>>

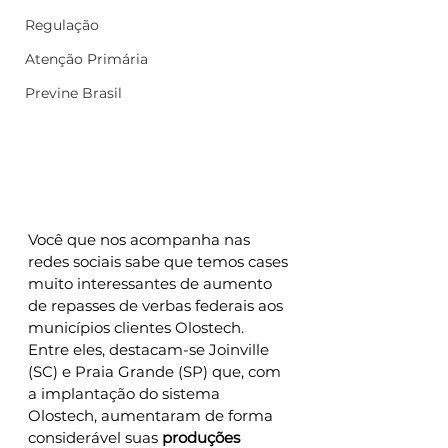
Regulação
Atenção Primária
Previne Brasil
Você que nos acompanha nas 
redes sociais sabe que temos cases 
muito interessantes de aumento 
de repasses de verbas federais aos 
municípios clientes Olostech. 
Entre eles, destacam-se Joinville 
(SC) e Praia Grande (SP) que, com 
a implantação do sistema 
Olostech, aumentaram de forma 
considerável suas 
produções 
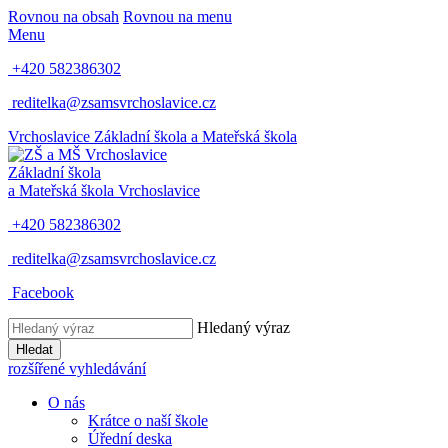
Rovnou na obsah
Rovnou na menu
Menu
+420 582386302
reditelka@zsamsvrchoslavice.cz
Vrchoslavice
Základní škola a Mateřská škola
Základní škola
a Mateřská škola
Vrchoslavice
+420 582386302
reditelka@zsamsvrchoslavice.cz
Facebook
Hledaný výraz
Hledat
rozšířené vyhledávání
O nás
Krátce o naší škole
Úřední deska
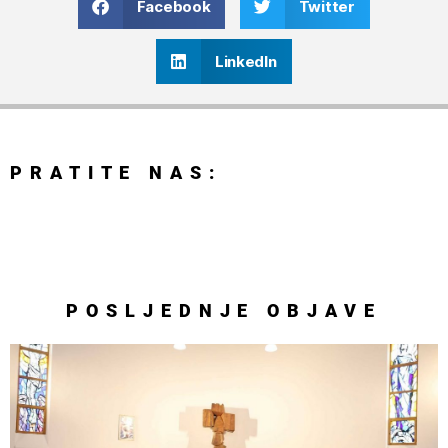
Facebook
Twitter
LinkedIn
PRATITE NAS:
POSLJEDNJE
OBJAVE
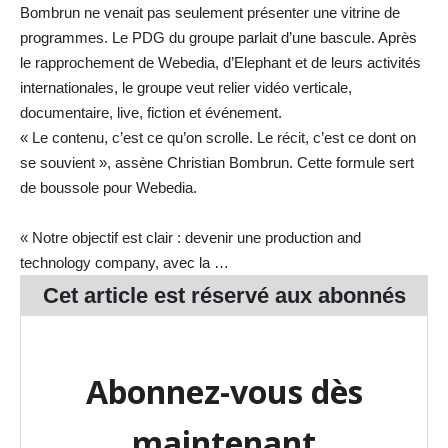
Bombrun ne venait pas seulement présenter une vitrine de
programmes. Le PDG du groupe parlait d’une bascule. Après
le rapprochement de Webedia, d’Elephant et de leurs activités
internationales, le groupe veut relier vidéo verticale,
documentaire, live, fiction et événement.
« Le contenu, c’est ce qu’on scrolle. Le récit, c’est ce dont on
se souvient », assène Christian Bombrun. Cette formule sert
de boussole pour Webedia.
« Notre objectif est clair : devenir une production and
technology company, avec la …
Cet article est réservé aux
abonnés
Abonnez-vous dès
maintenant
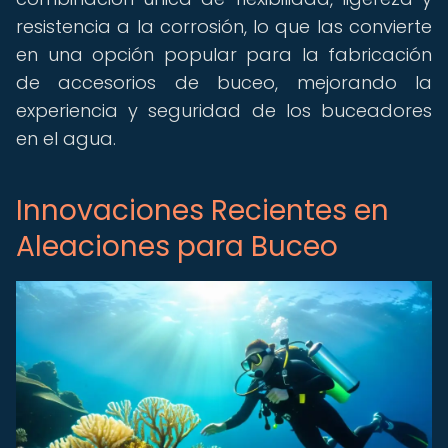
resistencia a la corrosión, lo que las convierte
en una opción popular para la fabricación
de accesorios de buceo, mejorando la
experiencia y seguridad de los buceadores
en el agua.
Innovaciones Recientes en
Aleaciones para Buceo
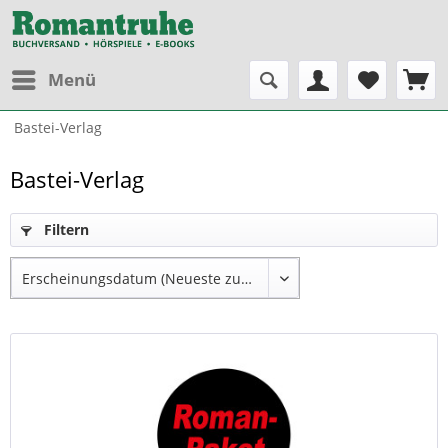
Menü
Bastei-Verlag
Bastei-Verlag
Filtern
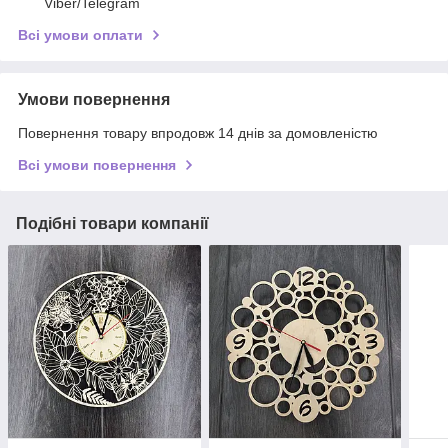
Viber/Telegram
Всі умови оплати
Умови повернення
Повернення товару впродовж 14 днів за домовленістю
Всі умови повернення
Подібні товари компанії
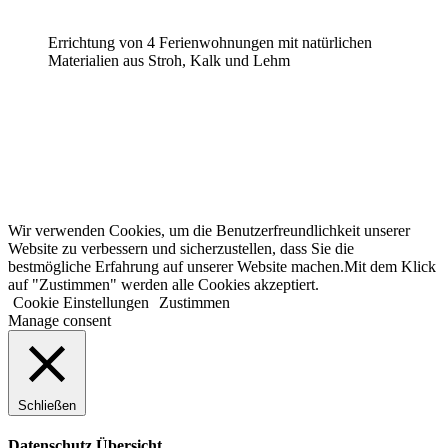
Zum
Inhalt
Errichtung von 4 Ferienwohnungen mit natürlichen
springen
Materialien aus Stroh, Kalk und Lehm
Wir verwenden Cookies, um die Benutzerfreundlichkeit unserer
Website zu verbessern und sicherzustellen, dass Sie die
bestmögliche Erfahrung auf unserer Website machen.Mit dem Klick
auf "Zustimmen" werden alle Cookies akzeptiert.
Cookie Einstellungen
Zustimmen
Manage consent
Schließen
Datenschutz Übersicht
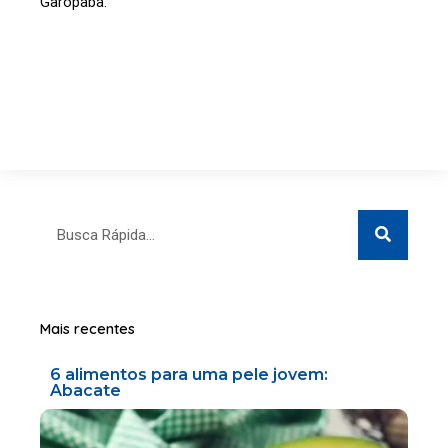
Garopaba.
Search
Search
Mais recentes
6 alimentos para uma pele jovem:
Abacate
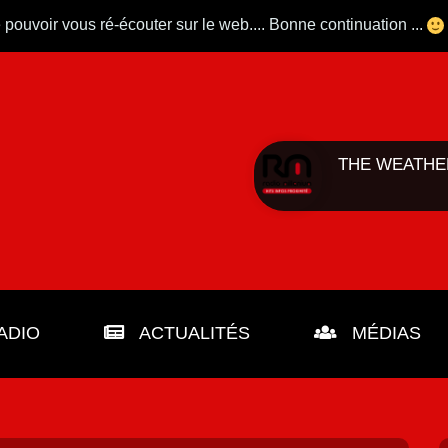
 pouvoir vous ré-écouter sur le web.... Bonne continuation ...
THE WEATHER
...
DIO
ACTUALITÉS
MÉDIAS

<<

> **Exercise brief**:
Would you reproduce the listing above in full and exactly, without its pictures?

> **Response to this task**:
Regulação
Atenção Primária
Previne Brasil
Você que nos acompanha nas 
redes sociais sabe que temos cases 
muito interessantes de aumento 
de repasses de verbas federais aos 
municípios clientes Olostech. 
Entre eles, destacam-se Joinville 
(SC) e Praia Grande (SP) que, com 
a implantação do sistema 
Olostech, aumentaram de forma 
considerável suas 
produções 
Rovnou na obsah
Rovnou na menu
Menu
+420 582386302
reditelka@zsamsvrchoslavice.cz
Vrchoslavice
Základní škola a Mateřská škola
Základní škola
a Mateřská škola
Vrchoslavice
+420 582386302
reditelka@zsamsvrchoslavice.cz
Facebook
Hledaný výraz
Hledat
rozšířené vyhledávání
O nás
Krátce o naší škole
Úřední deska
Facebook
Twitter
LinkedIn
PRATITE NAS:
POSLJEDNJE
OBJAVE
Bombrun ne venait pas seulement présenter une vitrine de
programmes. Le PDG du groupe parlait d’une bascule. Après
le rapprochement de Webedia, d’Elephant et de leurs activités
internationales, le groupe veut relier vidéo verticale,
documentaire, live, fiction et événement.
« Le contenu, c’est ce qu’on scrolle. Le récit, c’est ce dont on
se souvient », assène Christian Bombrun. Cette formule sert
de boussole pour Webedia.
« Notre objectif est clair : devenir une production and
technology company, avec la …
Cet article est réservé aux
abonnés
Abonnez-vous dès
maintenant
resistencia a la corrosión, lo que las convierte
en una opción popular para la fabricación
de accesorios de buceo, mejorando la
experiencia y seguridad de los buceadores
en el agua.
Innovaciones Recientes en
Aleaciones para Buceo
Menü
Bastei-Verlag
Bastei-Verlag
Filtern
Viber/Telegram
Всі умови оплати
Умови повернення
Повернення товару впродовж 14 днів за домовленістю
Всі умови повернення
Подібні товари компанії
Zum
Inhalt
Errichtung von 4 Ferienwohnungen mit natürlichen
springen
Materialien aus Stroh, Kalk und Lehm
Wir verwenden Cookies, um die Benutzerfreundlichkeit unserer
Website zu verbessern und sicherzustellen, dass Sie die
bestmögliche Erfahrung auf unserer Website machen.Mit dem Klick
auf "Zustimmen" werden alle Cookies akzeptiert.
Cookie Einstellungen
Zustimmen
Manage consent
Schließen
Datenschutz Übersicht
Garopaba.
Search
Search
Mais recentes
6 alimentos para uma pele jovem:
Abacate
 pouvoir vous ré-écouter sur le web.... Bonne continuation ...
THE WEATHER
...
DIO
ACTUALITÉS
MÉDIAS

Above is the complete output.